Вынужденное обращение к военно-патриотической тематике в конце концов заставляло молодых поэтов поддаться ее пафосу и проникнуться милитаристскими настроениями. На этой почве в художественной среде происходили конфликты, иногда выливавшиеся в творческие дискуссии. Интересным источником по настроениям творческой интеллигенции выступает рукописный альманах «Чукоккала», придуманный К. И. Чуковским. Гости писателя, посещавшие его дачу в финском местечке Куоккала, оставляли в альманахе свои замечания, четверостишия, рисунки на злободневные и бытовые темы, нередко подтрунивая друг над другом. Чуковский вспоминал, что Л. Андреев искренне проникся боевым духом и очень переживал по поводу того, что не может пойти на войну из‐за болезни сердца. Поэтому он «отыгрывался» на бумаге, сочиняя патриотические тексты и в то же время критикуя многочисленных дельцов, пытавшихся нагреть руки на модном направлении: «Сейчас только на одном великом театре идет великая трагедия — это война; но посмотрите, с какой тоской и отвращением принимаются ее страшные трагические формы и суть, с какой поспешностью тысячи маленьких театриков стараются заглушить ее синайский голос писком Петрушки, с какой яростью растревоженных кур ее дикой мощи и грозным призывам противопоставляют свои драмы и комедийки.
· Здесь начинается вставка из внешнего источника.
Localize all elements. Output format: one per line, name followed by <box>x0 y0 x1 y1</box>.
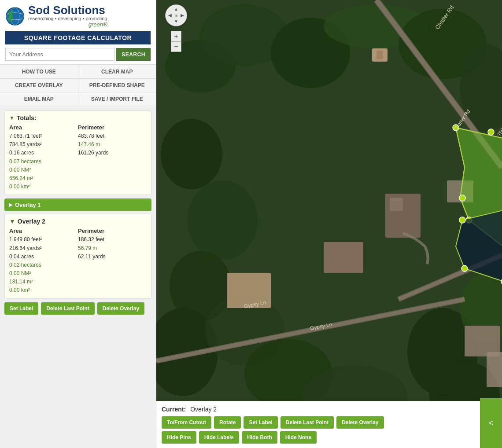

Ибо что это значит: услышать голос войны? Это пойти на исповедь и покаяние, переоценить себя, жену, детей и дом, перестроить жизнь, поднять душу и напоить ее крестными страданиями уста, ожечь желчью. Услышать войну — это услышать самого разгневанного бога — нет, пусть лучше кричит Петрушка-Балиев и тихий, как туфля, Тургенев рассказывает про подобие драмы и подобие любви у индеек!» — писал Андреев в августе 1915 г. Прочитав в «Чукоккале» патриотические строки Л. Андреева и А. Н. Толстого, художник И. Бродский не выдержал и вступил с патриотами-от-искусства в заочную полемику, нарисовав на странице альманаха обобщенный портрет беженки под названием «Жертва патриотизма», создававший образ уставшей и состарившейся от обрушившихся невзгод женщины, предположительно еврейки (ил. 19)[1565]
. Следует заметить, что хотя тема беженства не была популярна среди художников-патриотов, время от времени они вынужденно обращались к ней. Так, например, портрет беженки написал художник С. Т. Шелковой. Зрителю сразу бросалась главная особенность «патриотического жанра» — на него смотрела, улыбаясь, молодая, пышущая здоровьем крестьянская девушка, как будто с работ Ф. Малявина[1566].Обращение к теме беженства, весьма непопулярной внутри патриотического дискурса, особенно когда речь заходила о депортированных военными властями евреях, было скорее исключением в творчестве поэтов и художников. Один из редких образов беженца-еврея был создан М. Шагалом в рисунке под названием «Война». Война оказалась стариком с котомкой, стоящим в тени пустого, темного помещения, за стенами которого солдаты прощались с близкими и уходили на фронт. Мало кто осмеливался взглянуть на войну так, как Шагал, — глазами не воина-героя, а безликого старика-беженца. Работа отличалась не только содержанием, но и формой: смелое противопоставление пятен света и тени, первого и заднего планов, утрированный, условный рисунок главного персонажа, а также рама окна, черным крестом ложившаяся на спину старика, создавали сильный и запоминающийся образ. При этом Шагал сохранил верность своей главной теме: за спиной центрального персонажа он изобразил фигурки прощающихся любовников.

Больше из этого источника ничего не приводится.